Our hypothesis posits that XFS/XFG and PDS/PG are genetically distinct entities, possibly sharing minor common genetic factors. This is supported by the phenotypic differences and the infrequency of their co-existence. Current genetic and genomic data on these conditions are not comprehensive enough to definitively map out the shared or differential genetic factors. Therefore, more extensive genetic and genomic research is necessary. Such research will not only clarify the genetic landscape of these conditions but also provide invaluable insights into their disease pathways.
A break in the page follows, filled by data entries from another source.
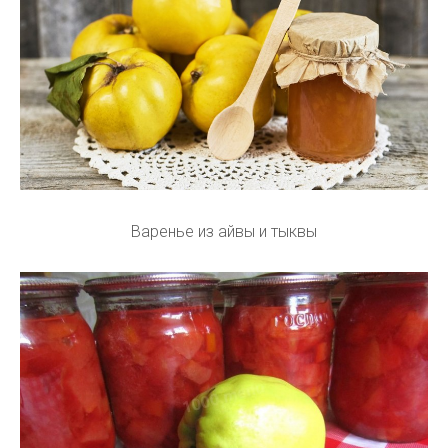
Варенье из айвы и тыквы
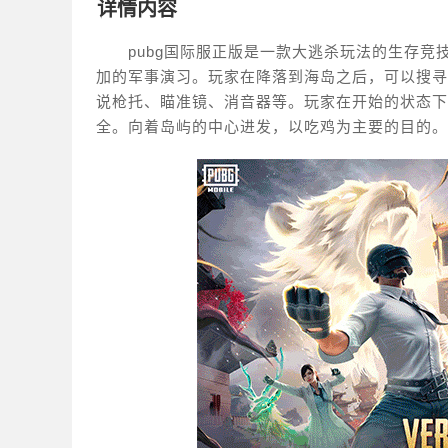
详情内容
pubg国际服正版是一款大逃杀玩法的生存竞
加的军事演习。玩家在降落到海岛之后，可以搜寻
说枪托、瞄准镜、消音器等。玩家在开始的状态下有
全。向着岛屿的中心进发，以吃鸡为主要的目的。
The limitations of our study are primarily rooted in the scarcity and scale of available genetic data. The genetic landscape of PDS/PG is complex and not yet fully mapped, making the collection of comprehensive genetic information challenging. This inadequacy is further compounded by the limited sample size in our pooled analysis, which significantly undermined the statistical power of our meta-analysis. The inconsequential results, predominantly attributed to this small sample size, hinder our ability to draw robust conclusions about the genetic associations and differences between PDS/PG and other conditions, such as XFS/XFG. This paucity of data underscores the need for larger, more comprehensive studies that can provide a more accurate and holistic understanding of the genetic underpinnings of these ocular conditions. Consequently, future research endeavors should focus on expanding the genetic datasets with more substantial and diverse cohorts, which would enable more definitive conclusions and potentially reveal novel genetic insights into PDS and PG.

5. Conclusions and Future Directions

Our study suggests no association between LOXL1 variants and PDS/PG. Further validation and exploration of XFS/XFG-associated genes in larger and more diverse cohorts would be helpful to determine the genetic correlation or distinctiveness between these conditions.